# When your kid calculates Pl …

I talked to my son about how magical Pl is. How it appears in so many places in nature. It was observed. Ancients measured the circumference of the circle and it’s ratio with the diameter. That remained constant irrespective of the circle – PI. It also shows up in so many places in Physics.

How many people tried calculating PI including 5th century mathematicians in China / India, Archimedes and Srinivasa Ramanujam. We talked about how hard it is to calculate PI. How it is an irrational number and no repeatable patter. Then I said we will beat Archimedes today…  in one afternoon.

Creating a sense of mystery and adventure I feel is key to getting kids excited about learning any thing new. They always want to play. Why not?

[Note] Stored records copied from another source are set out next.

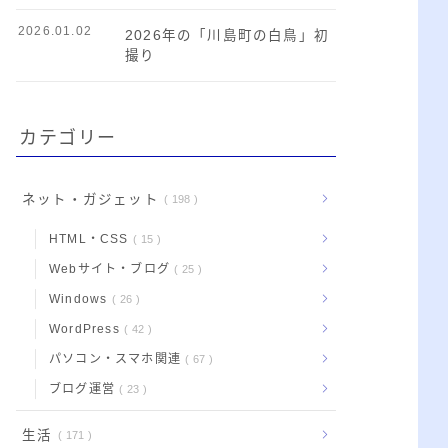
2026.01.02
2026年の「川島町の白鳥」初
撮り
カテゴリー
ネット・ガジェット
198
HTML・CSS
15
Webサイト・ブログ
25
Windows
26
WordPress
42
パソコン・スマホ関連
67
ブログ運営
23
生活
171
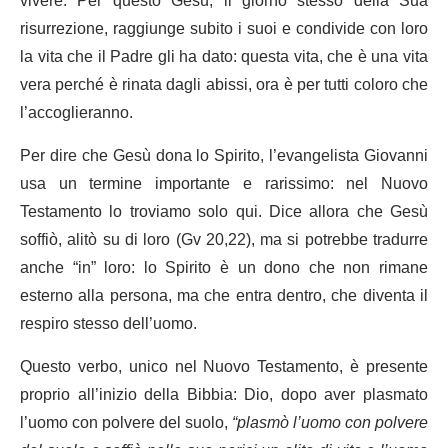
vivere. Per questo Gesù, il giorno stesso della Sua
risurrezione, raggiunge subito i suoi e condivide con loro
la vita che il Padre gli ha dato: questa vita, che è una vita
vera perché è rinata dagli abissi, ora è per tutti coloro che
l’accoglieranno.
Per dire che Gesù dona lo Spirito, l’evangelista Giovanni
usa un termine importante e rarissimo: nel Nuovo
Testamento lo troviamo solo qui. Dice allora che Gesù
soffiò, alitò su di loro (Gv 20,22), ma si potrebbe tradurre
anche “in” loro: lo Spirito è un dono che non rimane
esterno alla persona, ma che entra dentro, che diventa il
respiro stesso dell’uomo.
Questo verbo, unico nel Nuovo Testamento, è presente
proprio all’inizio della Bibbia: Dio, dopo aver plasmato
l’uomo con polvere del suolo,
“plasmò l’uomo con polvere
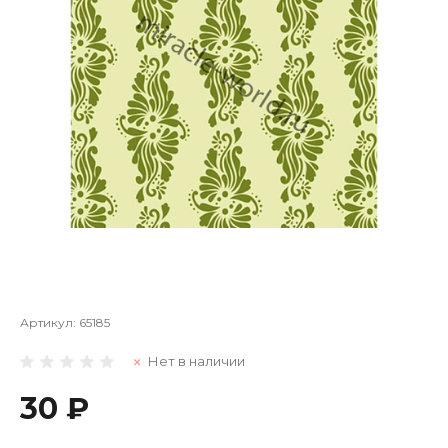
Артикул:
65185
Нет в наличии
30 ₽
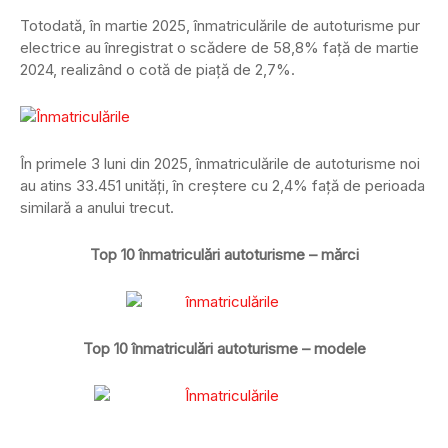
Totodată, în martie 2025, înmatriculările de autoturisme pur
electrice au înregistrat o scădere de 58,8% față de martie
2024, realizând o cotă de piață de 2,7%.
În primele 3 luni din 2025, înmatriculările de autoturisme noi
au atins 33.451 unități, în creștere cu 2,4% față de perioada
similară a anului trecut.
Top 10 înmatriculări autoturisme – mărci
Top 10 înmatriculări autoturisme – modele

Then we talked about the intuition behind the Archimedes method [1]. If your draw a polygon (multi-sided shape like a square with 4 sides) in a circle and then keep increasing the number of sides, eventually it will come very close to a circle. Archimedes had a simple way to calculate the perimeter of the polygon and thus approximate the circumference of the circle.

Archimedes stopped at a 96 sided polygon. Using simple excel or a more sophisticated program in python we can go to MNs of sides to estimate the perimeter easily.

The interesting thing about using the Archimedes method is that it requires application of Pythagoras theorem, infinite series and basic geometry.

Learning happens in the mind of the kid. Only when they reconstruct pieces and learn to assemble seemingly unconnected pieces (Pythagoras theorem interacting with infinite series) will real learning happen. This is the essence of Constructionism.